Query Tagger

A tool to effortlessly categorize search terms in order to train Walmart's next generation of machine learning algorithms

User

Research

My first step was to talk to my users in order to better understand their current process and the associated pain points. In these user interviews, I asked the following:

  • Walk me through your current process for completing a tagging task

  • What is the most difficult part of this process?

  • What is the least enjoyable part of this process?

  • How many tasks can you complete in an hour?

  • Do you ever feel burned out? After how long?

  • If you could change one thing, what would it be?
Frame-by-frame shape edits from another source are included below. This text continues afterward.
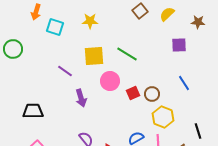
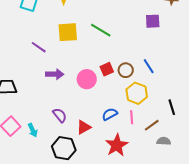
pink circle: (110, 81) -> (87, 79), moved
blue line: (184, 83) -> (149, 66), moved
purple arrow: (81, 98) -> (55, 74), turned -72

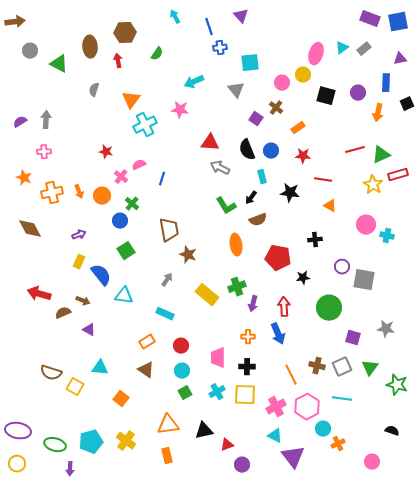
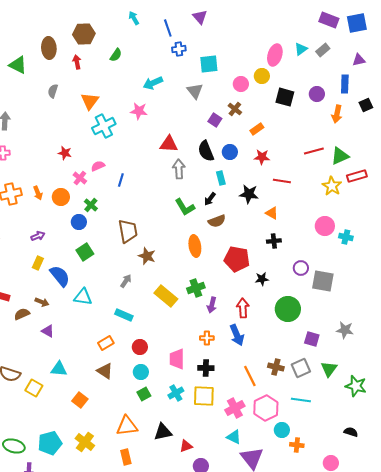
gray arrow: (220, 168) -> (179, 169), turned 60
orange triangle: (330, 206) -> (272, 213), moved
orange cross: (338, 444) -> (297, 445), turned 32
From these discussions I learned that while the task itself was rarely difficult, the tedium of manually typing token after token can be draining. My users also disliked the research aspect of the task in which they would have to open up their web browser to verify taxonomical tags ("Product Type"). As for what they would change about the task, my users wished there were fewer categories they needed to tag, though this was a difficult ask since Engineering were the ultimate stakeholders of these taggings and it's up to them what they wish to have captured. 

Lastly, I learned that my users targeted a rate of 40 tasks per hour. In order to be successful, my designs would have to surpass this rate, ideally by at least 20%.

Background

Walmart wanted to build a machine learning algorithm to help categorize search terms (queries), but first they needed human inputs to help calibrate the system. Initially, such inputs were being captured within excel spreadsheets - a tedious and slow endeavor. My task was streamlining this process, bringing the tagging task online into a web-based tool of my own design.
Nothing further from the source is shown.